* _What you should do_
Only the lines holding the string "кухни" are needed; copy each of them from the data.

········

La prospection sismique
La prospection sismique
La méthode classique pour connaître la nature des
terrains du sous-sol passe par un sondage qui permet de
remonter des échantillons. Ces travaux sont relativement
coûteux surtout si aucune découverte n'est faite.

········

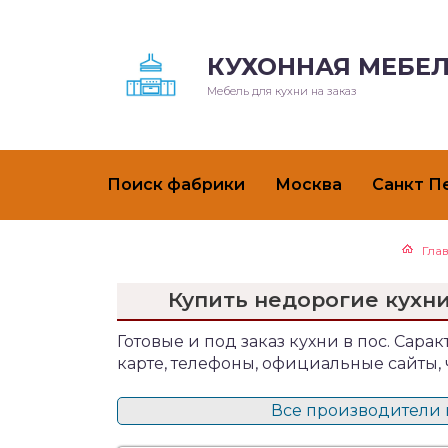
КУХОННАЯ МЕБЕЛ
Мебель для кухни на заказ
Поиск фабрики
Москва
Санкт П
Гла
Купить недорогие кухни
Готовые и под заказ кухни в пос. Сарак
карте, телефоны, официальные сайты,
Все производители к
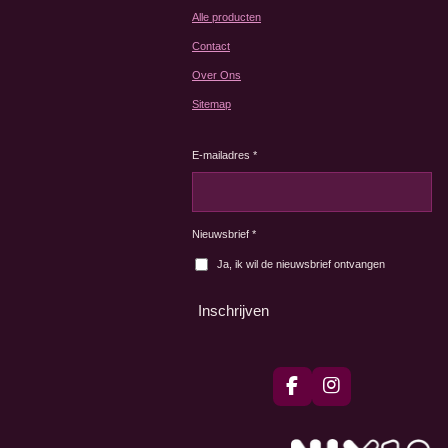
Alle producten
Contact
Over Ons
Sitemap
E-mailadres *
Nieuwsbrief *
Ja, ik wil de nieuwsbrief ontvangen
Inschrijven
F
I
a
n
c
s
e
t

········

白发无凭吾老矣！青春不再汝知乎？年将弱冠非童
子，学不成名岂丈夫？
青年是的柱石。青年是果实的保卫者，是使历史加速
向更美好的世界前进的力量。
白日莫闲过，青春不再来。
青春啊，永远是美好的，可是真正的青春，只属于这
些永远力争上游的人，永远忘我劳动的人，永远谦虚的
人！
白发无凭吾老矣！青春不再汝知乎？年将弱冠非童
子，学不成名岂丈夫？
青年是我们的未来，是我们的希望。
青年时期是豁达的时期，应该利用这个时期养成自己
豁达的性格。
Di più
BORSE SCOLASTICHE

········

* _Response_
Мебель для кухни на заказ
Купить недорогие кухни
Готовые и под заказ кухни в пос. Сарак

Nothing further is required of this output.